• _TASK DATA_:
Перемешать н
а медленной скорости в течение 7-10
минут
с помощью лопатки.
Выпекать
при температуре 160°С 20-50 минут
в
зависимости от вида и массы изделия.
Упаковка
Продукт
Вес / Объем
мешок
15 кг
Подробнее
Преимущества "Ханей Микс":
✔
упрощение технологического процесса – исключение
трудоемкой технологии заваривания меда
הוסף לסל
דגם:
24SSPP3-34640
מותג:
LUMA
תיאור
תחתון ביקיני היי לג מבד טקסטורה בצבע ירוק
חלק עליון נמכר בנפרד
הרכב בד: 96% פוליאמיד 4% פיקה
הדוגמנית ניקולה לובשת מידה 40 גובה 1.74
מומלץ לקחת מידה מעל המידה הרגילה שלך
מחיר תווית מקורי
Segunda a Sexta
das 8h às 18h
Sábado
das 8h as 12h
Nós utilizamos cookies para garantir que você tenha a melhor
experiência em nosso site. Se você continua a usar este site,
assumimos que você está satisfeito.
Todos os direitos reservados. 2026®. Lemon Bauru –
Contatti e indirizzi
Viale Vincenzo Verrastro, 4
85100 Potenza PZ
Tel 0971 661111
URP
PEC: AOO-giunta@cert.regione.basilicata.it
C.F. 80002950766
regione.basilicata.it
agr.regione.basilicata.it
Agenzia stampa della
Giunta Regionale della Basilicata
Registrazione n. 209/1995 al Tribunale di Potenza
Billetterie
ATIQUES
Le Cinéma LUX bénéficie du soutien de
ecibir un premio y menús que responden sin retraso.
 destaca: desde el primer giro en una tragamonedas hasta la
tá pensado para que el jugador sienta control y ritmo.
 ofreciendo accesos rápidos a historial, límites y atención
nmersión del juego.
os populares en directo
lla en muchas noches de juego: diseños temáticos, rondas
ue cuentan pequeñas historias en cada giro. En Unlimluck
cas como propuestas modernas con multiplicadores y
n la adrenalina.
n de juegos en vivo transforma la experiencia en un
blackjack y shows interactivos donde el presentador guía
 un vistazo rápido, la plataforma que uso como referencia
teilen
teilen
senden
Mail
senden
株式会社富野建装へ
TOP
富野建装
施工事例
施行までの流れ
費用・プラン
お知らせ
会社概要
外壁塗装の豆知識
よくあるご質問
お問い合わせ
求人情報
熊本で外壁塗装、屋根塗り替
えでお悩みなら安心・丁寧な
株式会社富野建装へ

• _WHAT YOU SHOULD DO_: Print the data above exactly as it reads.

• _TASK RESPONSE_:
Перемешать н
а медленной скорости в течение 7-10
минут
с помощью лопатки.
Выпекать
при температуре 160°С 20-50 минут
в
зависимости от вида и массы изделия.
Упаковка
Продукт
Вес / Объем
мешок
15 кг
Подробнее
Преимущества "Ханей Микс":
✔
упрощение технологического процесса – исключение
трудоемкой технологии заваривания меда
הוסף לסל
דגם:
24SSPP3-34640
מותג:
LUMA
תיאור
תחתון ביקיני היי לג מבד טקסטורה בצבע ירוק
חלק עליון נמכר בנפרד
הרכב בד: 96% פוליאמיד 4% פיקה
הדוגמנית ניקולה לובשת מידה 40 גובה 1.74
מומלץ לקחת מידה מעל המידה הרגילה שלך
מחיר תווית מקורי
Segunda a Sexta
das 8h às 18h
Sábado
das 8h as 12h
Nós utilizamos cookies para garantir que você tenha a melhor
experiência em nosso site. Se você continua a usar este site,
assumimos que você está satisfeito.
Todos os direitos reservados. 2026®. Lemon Bauru –
Contatti e indirizzi
Viale Vincenzo Verrastro, 4
85100 Potenza PZ
Tel 0971 661111
URP
PEC: AOO-giunta@cert.regione.basilicata.it
C.F. 80002950766
regione.basilicata.it
agr.regione.basilicata.it
Agenzia stampa della
Giunta Regionale della Basilicata
Registrazione n. 209/1995 al Tribunale di Potenza
Billetterie
ATIQUES
Le Cinéma LUX bénéficie du soutien de
ecibir un premio y menús que responden sin retraso.
 destaca: desde el primer giro en una tragamonedas hasta la
tá pensado para que el jugador sienta control y ritmo.
 ofreciendo accesos rápidos a historial, límites y atención
nmersión del juego.
os populares en directo
lla en muchas noches de juego: diseños temáticos, rondas
ue cuentan pequeñas historias en cada giro. En Unlimluck
cas como propuestas modernas con multiplicadores y
n la adrenalina.
n de juegos en vivo transforma la experiencia en un
blackjack y shows interactivos donde el presentador guía
 un vistazo rápido, la plataforma que uso como referencia
teilen
teilen
senden
Mail
senden
株式会社富野建装へ
TOP
富野建装
施工事例
施行までの流れ
費用・プラン
お知らせ
会社概要
外壁塗装の豆知識
よくあるご質問
お問い合わせ
求人情報
熊本で外壁塗装、屋根塗り替
えでお悩みなら安心・丁寧な
株式会社富野建装へ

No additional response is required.